"At the heard of the writers strike, a tangled web"

I’m doing a little web surfing this morning before getting ready for the NCTE– perhaps the last time I’ll be online on this trip since I don’t expect to be back here until later tonight, and since I’d have to pay another $10 for internet access for that time, I think I’ll probably wait to post any thoughts about the conference until Saturday night from home.

In any event, while surfing, I came across this article from the Chicago Tribune, “At the heart of the writers strike, a tangled Web.” It’s interesting stuff to me as a writer and a “technology guy,” and I can imagine that this strike will be something worthy of study in the future. Here’s a quote:

As the screenwriter Phil Alden Robinson (“Field of Dreams”) says in an explanatory video at United Hollywood (unitedhollywood.blogspot.com), a quasi-official strike blog, “This is our generation’s moment.”

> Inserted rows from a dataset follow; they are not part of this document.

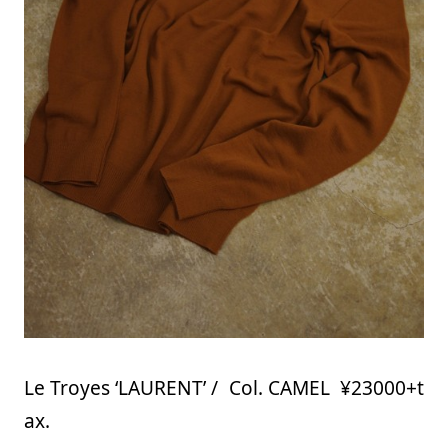
Le Troyes ‘LAURENT’ / Col. CAMEL ¥23000+t
ax.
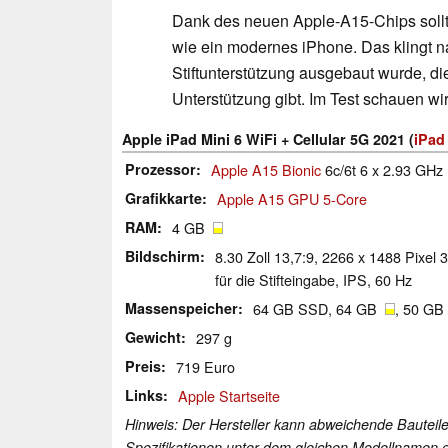
Dank des neuen Apple-A15-Chips sollt
wie ein modernes iPhone. Das klingt 
Stiftunterstützung ausgebaut wurde, d
Unterstützung gibt. Im Test schauen w
Apple iPad Mini 6 WiFi + Cellular 5G 2021 (
iPad
Prozessor
Apple A15 Bionic
6c/6t 6 x 2.93 GHz
Grafikkarte
Apple A15 GPU 5-Core
RAM
4 GB
Bildschirm
8.30 Zoll 13,7:9, 2266 x 1488 Pixel 
für die Stifteingabe, IPS, 60 Hz
Massenspeicher
64 GB SSD, 64 GB
, 50 GB
Gewicht
297 g
Preis
719 Euro
Links
Apple Startseite
Hinweis: Der Hersteller kann abweichende Bauteile
Spezifikationen unter dem gleichen Modellnamen e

The writers union gave in to producers and took a pay cut when royalty rates for home-video sales were being negotiated in the 1980s, he says, and it was a huge mistake to compromise merely because it was an unproven business. Now, the issue is another fledgling business, the Internet, threatening to again change the means by which people get their entertainment.

“I don’t want, 30 years from now, writers looking back at us, saying, ‘What were these clowns thinking about? How could they not know that the digital revolution was everything?’ ” Robinson says.

But now I gotta get ready for the teacher-type gig.